There also are about 100,000 smaller ones, closer to the size of the New Orleans Superdome, between about 460 feet and one mile in diameter. They haven’t all been located. The lightning speed at which an asteroid of that size might crash into the Earth would be enough to cause widespread devastation. The most recent significant asteroid crash hit Tunguska, Siberia, in 1908 with the force of a 15-megaton nuclear bomb and created a blast area 62 miles across.
Scientists who gathered at the Planetary Defense Conference in Washington, D.C., earlier this month urged NASA to move aggressively to meet a congressional deadline of 2020 to locate 90 percent of these smaller asteroids, particularly those traveling closest to Earth and thought to be a potential threat.
NASA officials told the conference they don’t have the resources to get the job done. In 2005, Congress authorized the space agency to come up with a plan to track and deflect killer asteroids by 2020 but didn’t provide any money.
A few days after the planetary conference, the space agency presented a report to Congress underscoring its funding deficit. NASA said it needs gigantic ground telescopes or even an observatory spacecraft that can be perched on Venus to observe the space around Earth. Those devices could cost close to $1 billion, NASA said. (The United States spends roughly $1 billion every four or five days for the Iraq war).
While Congress needs to step up to the plate, there’s no reason why U.S. taxpayers should foot the bill alone. If ever there was a project that cried out for international cooperation, this would be it. Other governments should pitch in to fund the necessary telescopes and spacecraft, given that they also stand to benefit from an asteroid monitoring program.
Last month, the United Nations discussed drafting a treaty to lay out the rules for international action if a killer asteroid threatened earth. The Asteroid Action Treaty will be presented to the U.N. in 2009.

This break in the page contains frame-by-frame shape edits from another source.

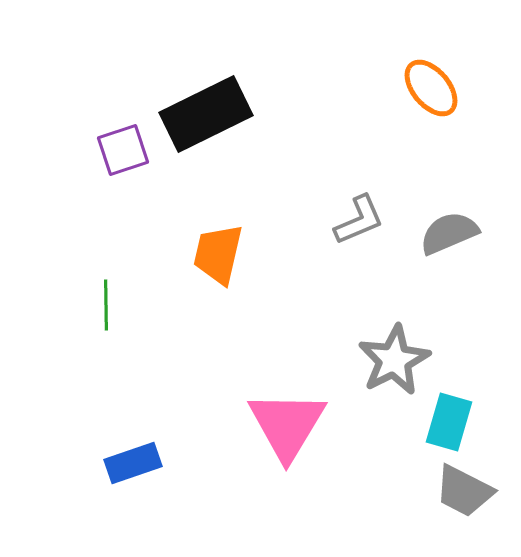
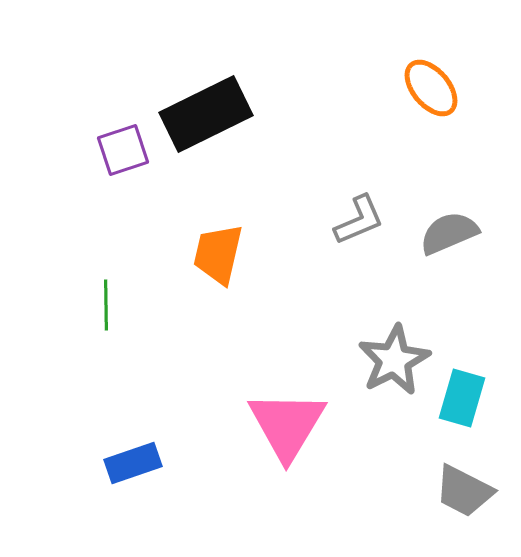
cyan rectangle: moved 13 px right, 24 px up
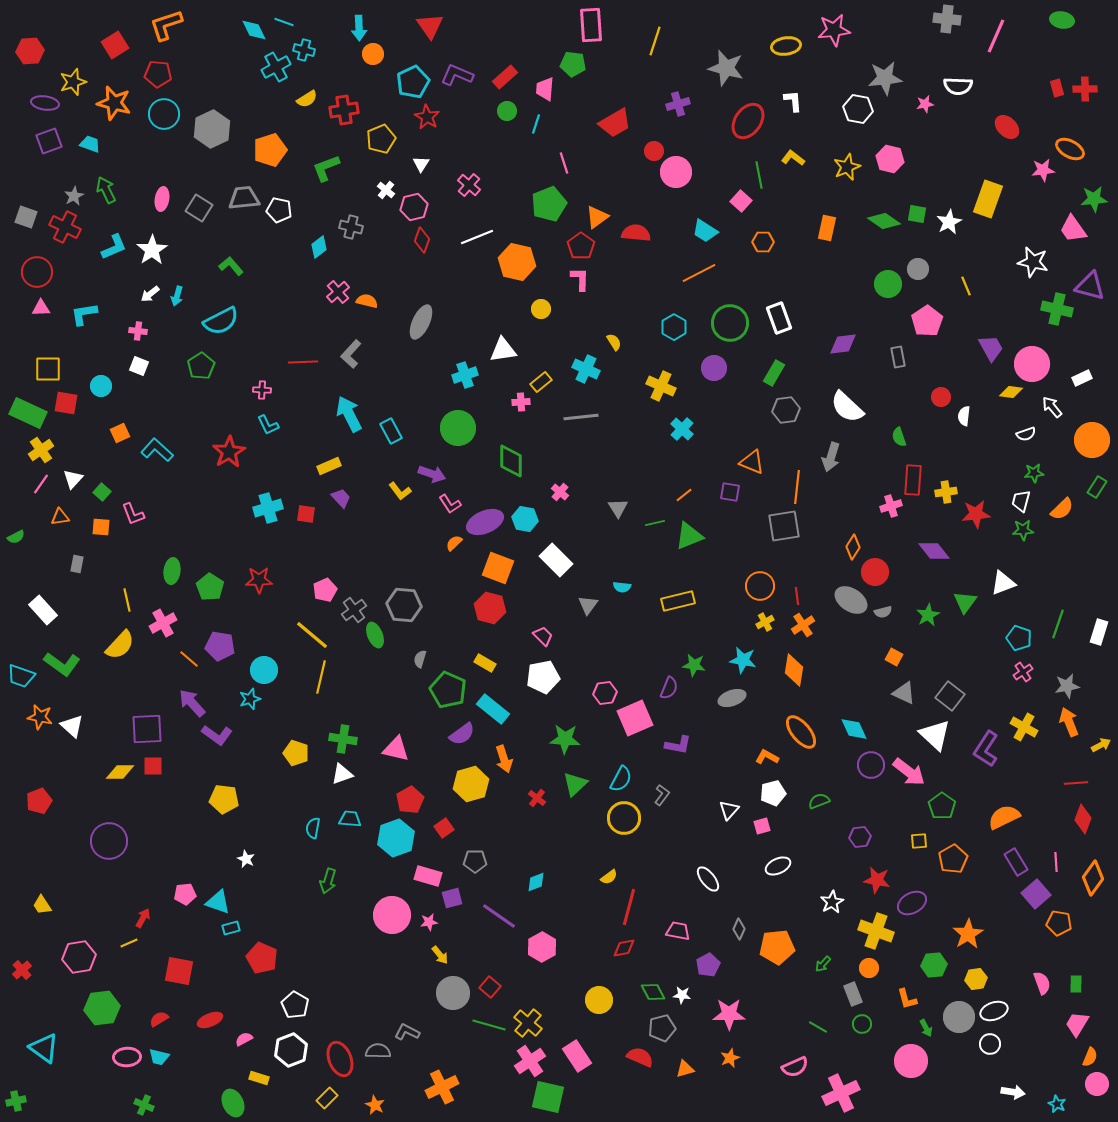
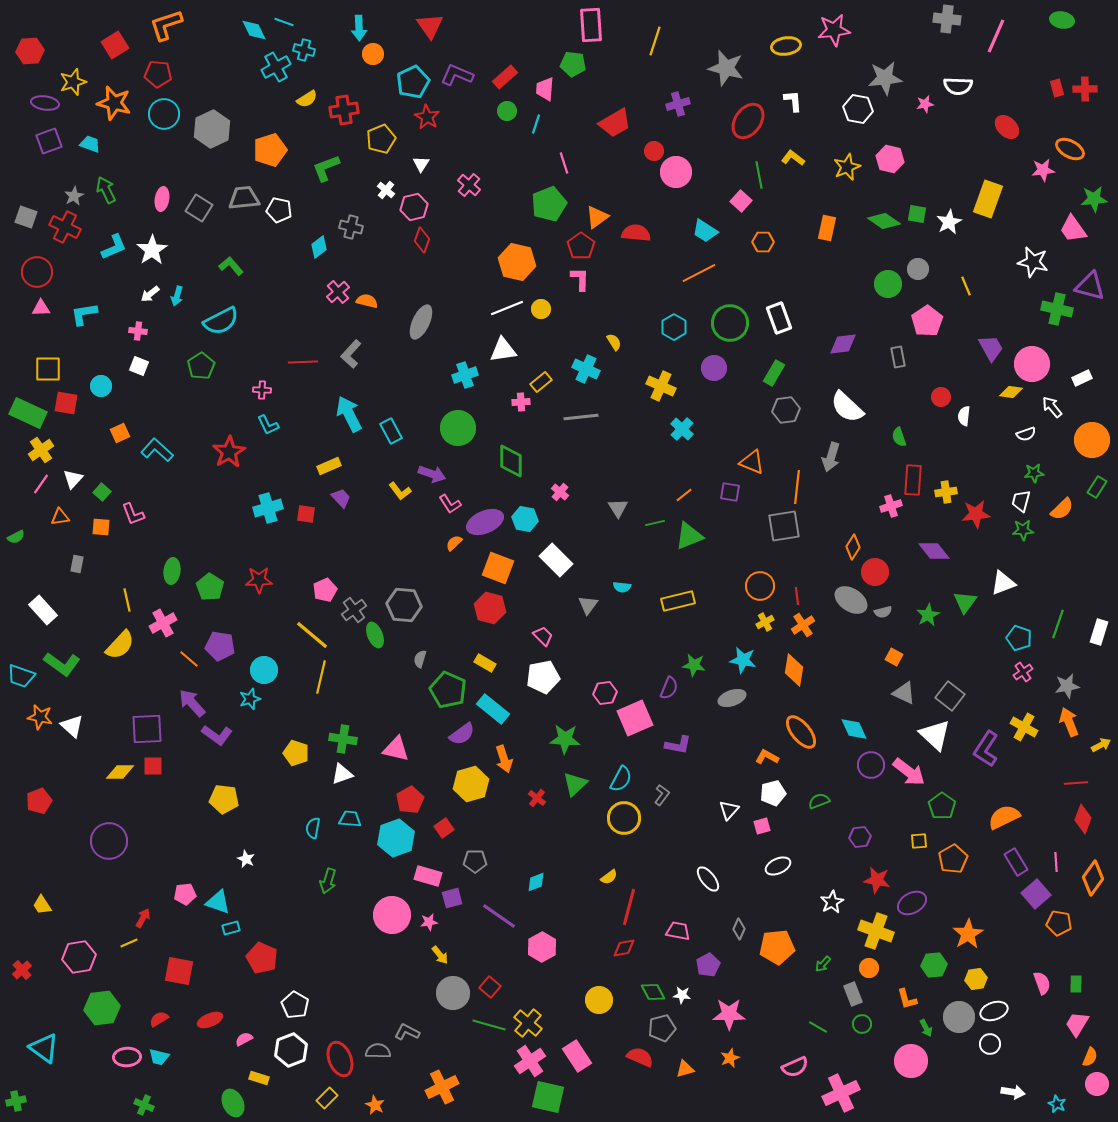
white line at (477, 237): moved 30 px right, 71 px down
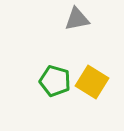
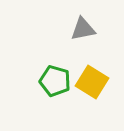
gray triangle: moved 6 px right, 10 px down
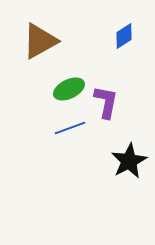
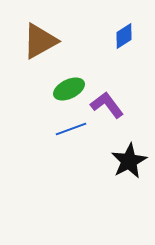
purple L-shape: moved 1 px right, 3 px down; rotated 48 degrees counterclockwise
blue line: moved 1 px right, 1 px down
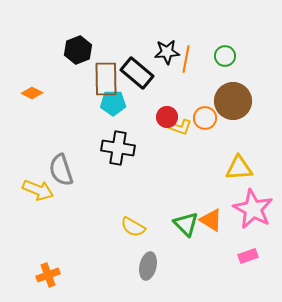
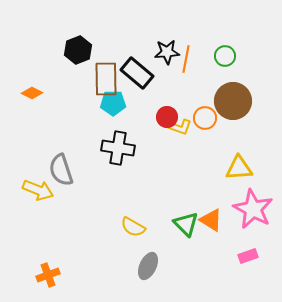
gray ellipse: rotated 12 degrees clockwise
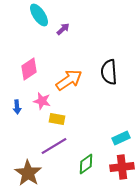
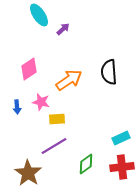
pink star: moved 1 px left, 1 px down
yellow rectangle: rotated 14 degrees counterclockwise
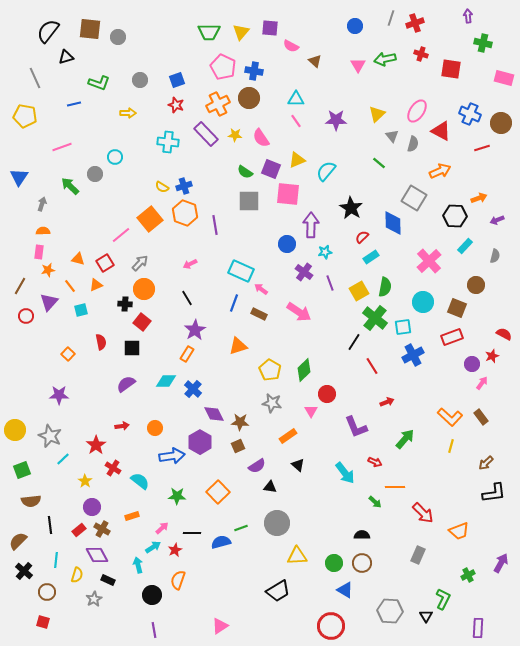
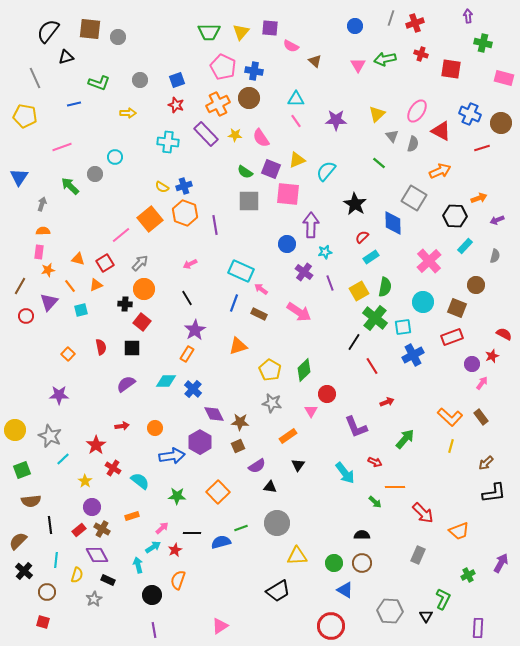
black star at (351, 208): moved 4 px right, 4 px up
red semicircle at (101, 342): moved 5 px down
black triangle at (298, 465): rotated 24 degrees clockwise
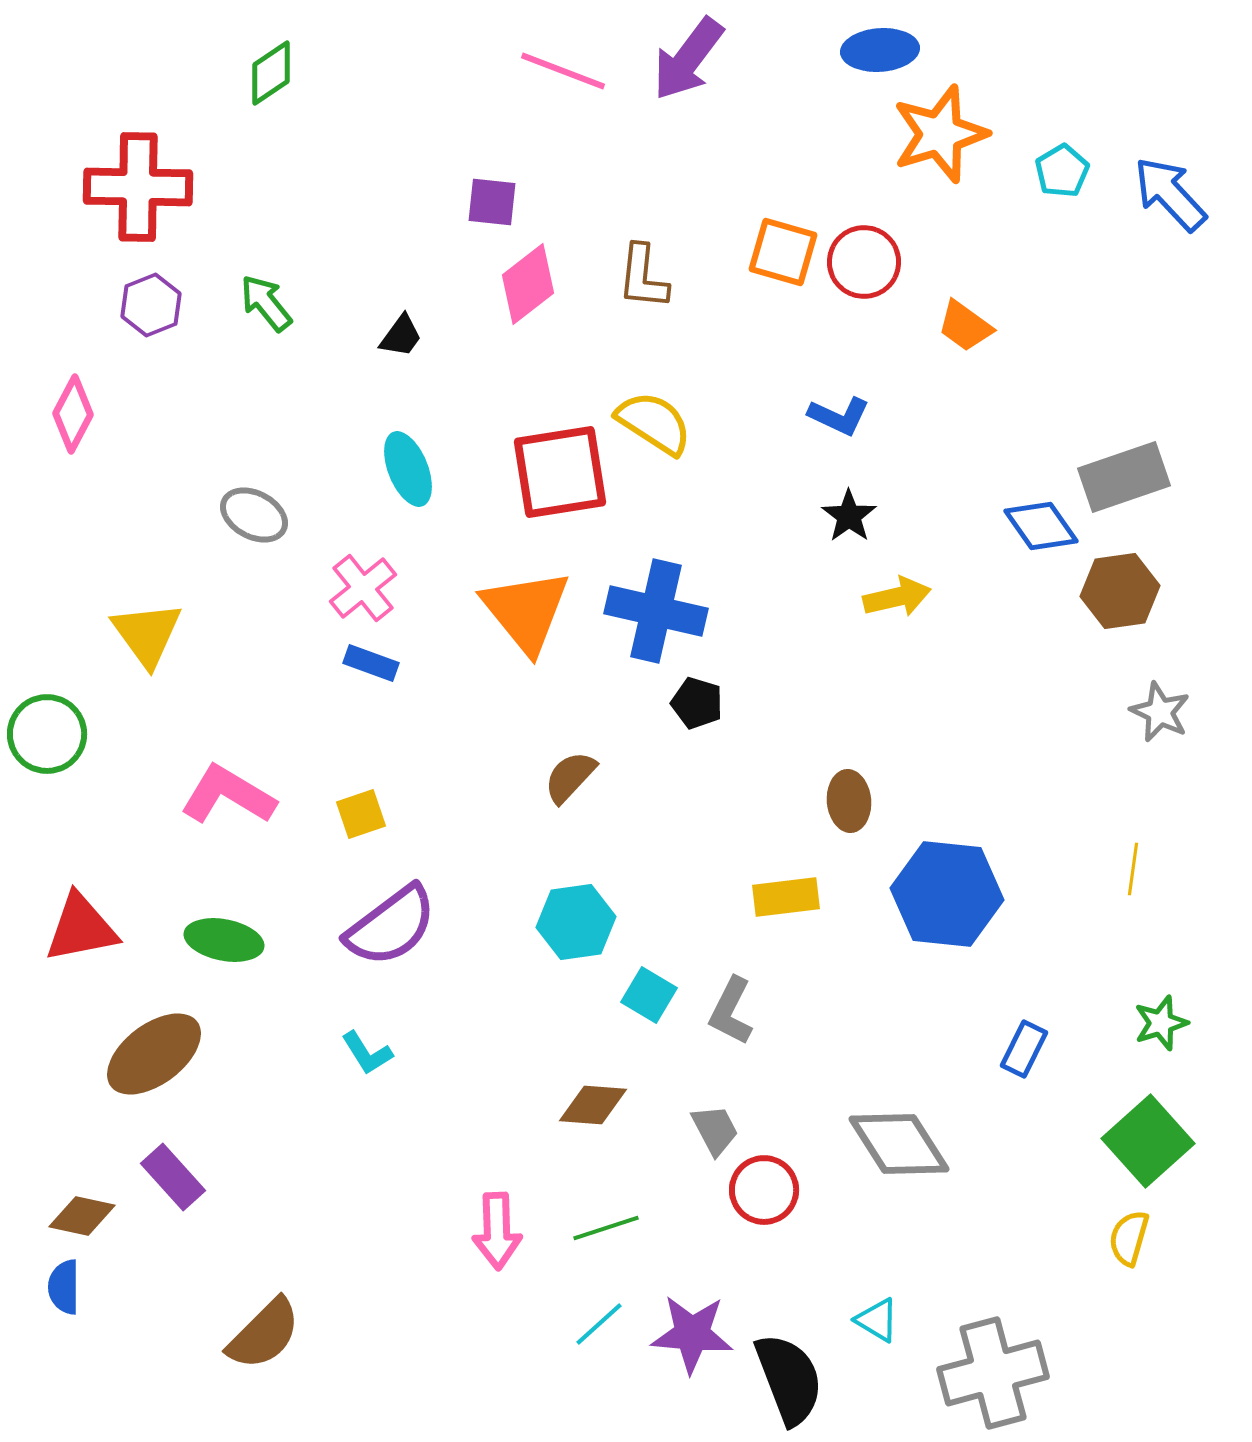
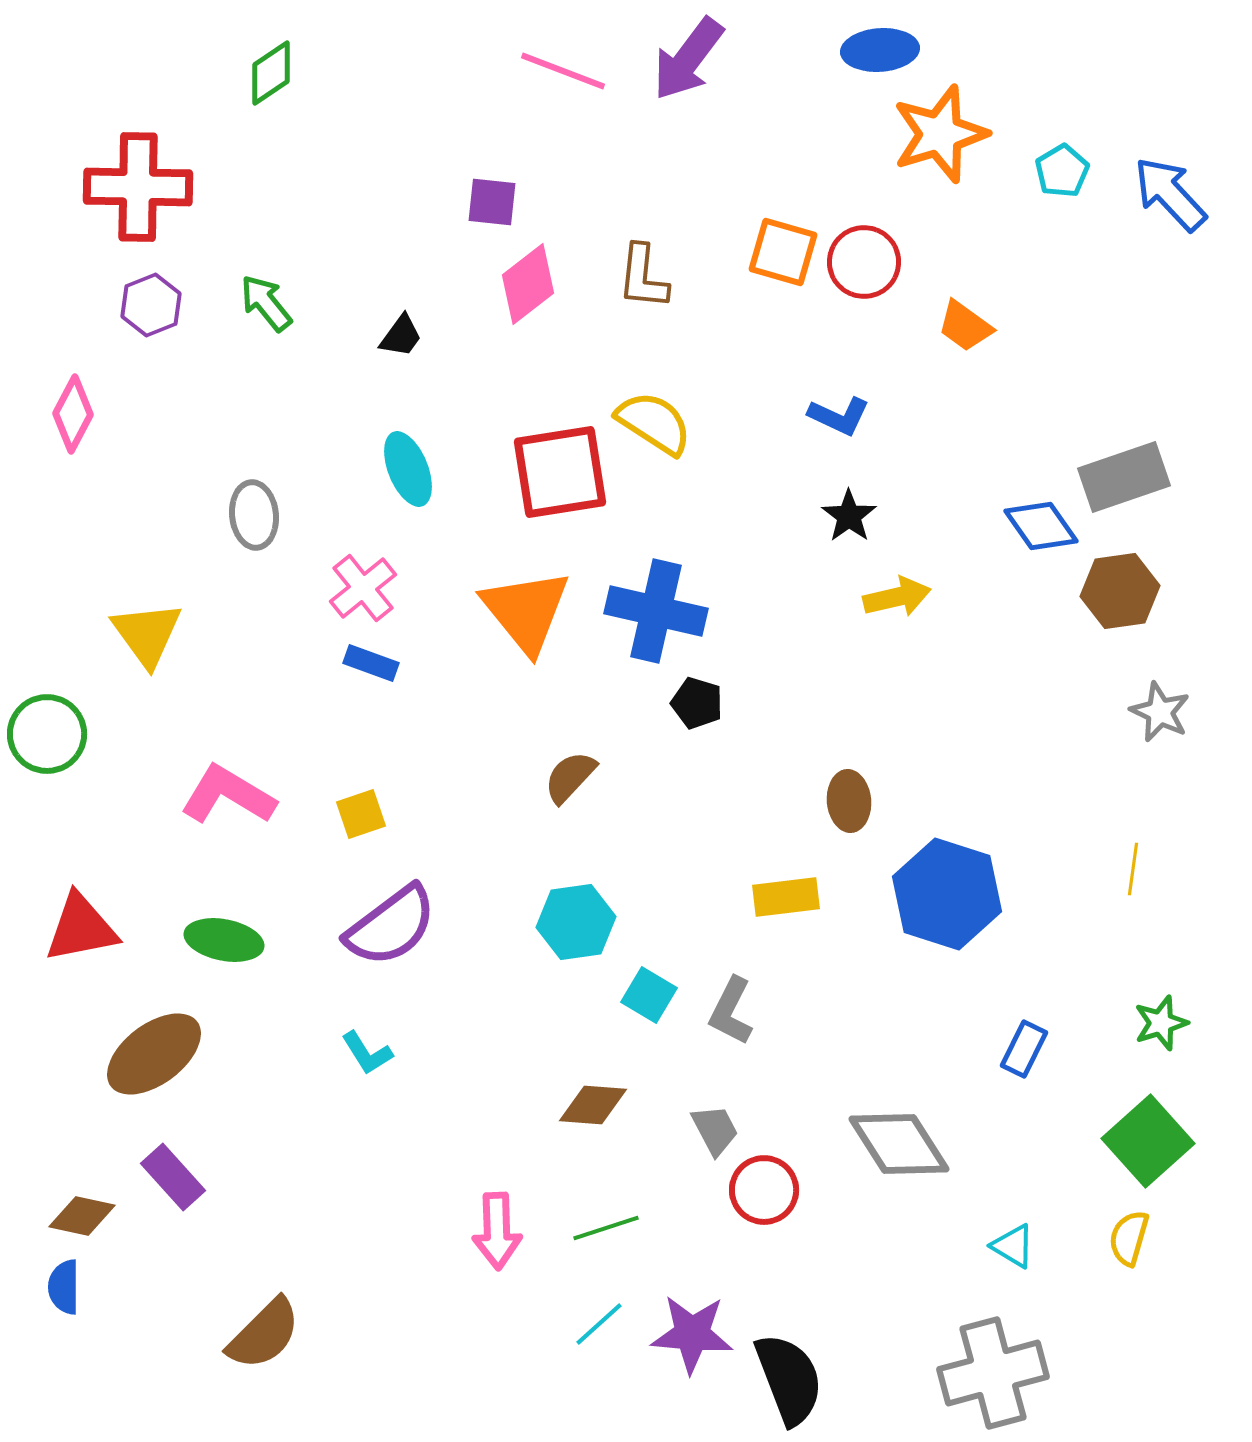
gray ellipse at (254, 515): rotated 56 degrees clockwise
blue hexagon at (947, 894): rotated 12 degrees clockwise
cyan triangle at (877, 1320): moved 136 px right, 74 px up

Forecasters are focusing on 2036, the year an asteroid named Apophis – after an ancient Egyptian god of evil – stands a slight chance of colliding with Earth. NASA is pondering using the gravitational force from a robotic spacecraft to pull Apophis away from Earth, sending an unmanned spaceship to collide with it, or other means to divert it.
At the planetary meeting, conference chairman William Ailor suggested that more countries should get involved in the effort to protect Earth from Apophis. He mentioned that the European Space Agency is considering a mission called Don Quixote to test ways to deflect an asteroid. “Should one nation, the United States, be responsible for the entire planet?” Ailor asked, a rhetorical question if ever there was one.
We hope the U.N. will approve the Asteroid Action Treaty and that it will trigger a serious effort to protect Earth from a threat that we, like the dinosaurs, can barely imagine.